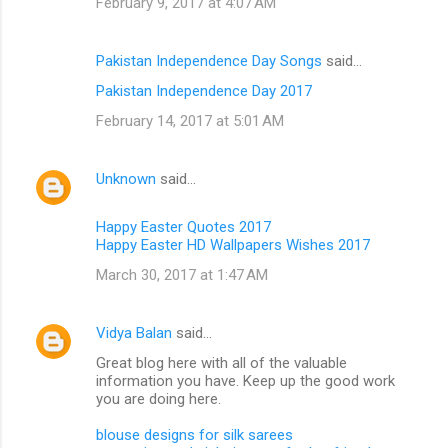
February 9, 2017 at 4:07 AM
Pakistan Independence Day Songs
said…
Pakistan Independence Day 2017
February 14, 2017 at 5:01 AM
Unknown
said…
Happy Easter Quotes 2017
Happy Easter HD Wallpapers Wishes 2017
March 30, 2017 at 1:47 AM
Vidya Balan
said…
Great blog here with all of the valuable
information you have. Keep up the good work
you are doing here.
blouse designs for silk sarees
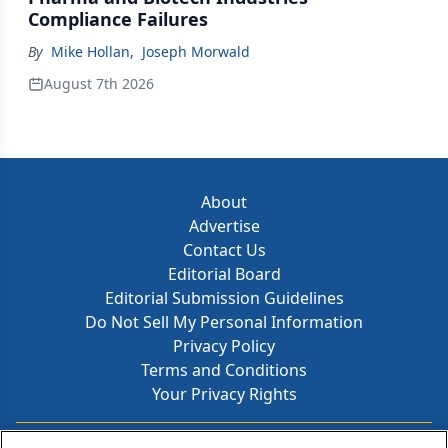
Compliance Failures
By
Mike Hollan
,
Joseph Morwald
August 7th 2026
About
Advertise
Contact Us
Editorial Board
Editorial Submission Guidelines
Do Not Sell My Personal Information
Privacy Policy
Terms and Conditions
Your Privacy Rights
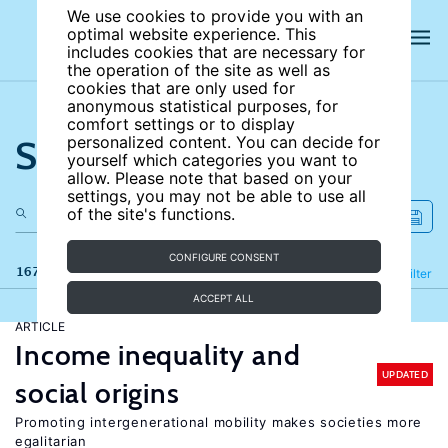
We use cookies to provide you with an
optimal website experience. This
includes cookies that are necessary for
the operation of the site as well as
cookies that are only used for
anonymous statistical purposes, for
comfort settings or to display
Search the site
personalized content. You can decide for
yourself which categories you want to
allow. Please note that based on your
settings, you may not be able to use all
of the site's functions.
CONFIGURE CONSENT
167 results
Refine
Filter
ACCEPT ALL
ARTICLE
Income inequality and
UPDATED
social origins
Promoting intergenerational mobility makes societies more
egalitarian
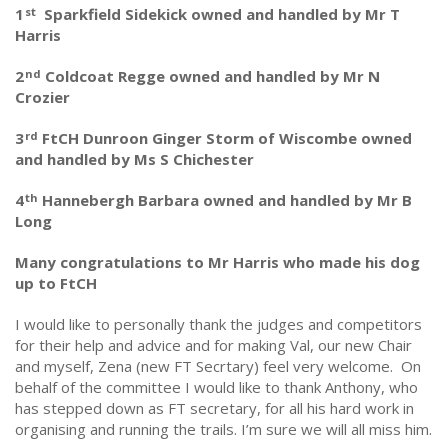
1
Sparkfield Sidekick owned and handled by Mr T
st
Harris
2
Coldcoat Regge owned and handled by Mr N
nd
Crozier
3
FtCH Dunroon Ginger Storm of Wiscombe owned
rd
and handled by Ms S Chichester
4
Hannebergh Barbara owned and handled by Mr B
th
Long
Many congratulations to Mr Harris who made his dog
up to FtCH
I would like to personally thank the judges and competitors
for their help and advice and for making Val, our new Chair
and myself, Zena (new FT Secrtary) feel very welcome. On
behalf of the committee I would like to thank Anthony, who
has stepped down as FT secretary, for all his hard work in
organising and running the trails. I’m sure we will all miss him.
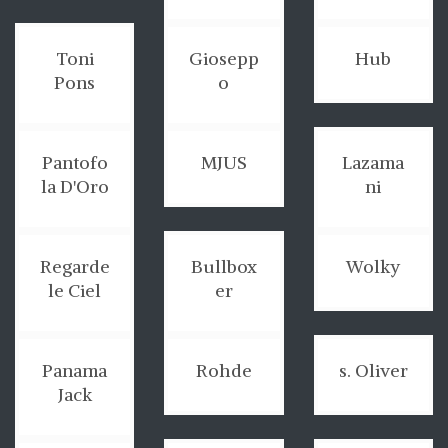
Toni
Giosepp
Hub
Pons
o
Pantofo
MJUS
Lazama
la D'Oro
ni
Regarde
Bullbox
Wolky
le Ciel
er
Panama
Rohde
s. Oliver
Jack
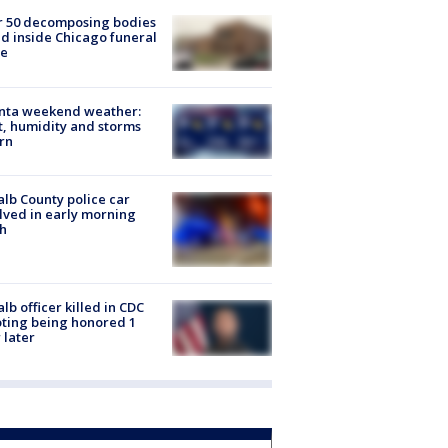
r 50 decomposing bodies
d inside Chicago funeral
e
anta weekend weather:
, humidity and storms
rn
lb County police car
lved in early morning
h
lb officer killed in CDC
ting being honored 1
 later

* **ACTIVITY**
Each line in the data where the string "Harris" occurs should be identified and copied.

* **OUTPUT OF THE TASK**
Harris
Many congratulations to Mr Harris who made his dog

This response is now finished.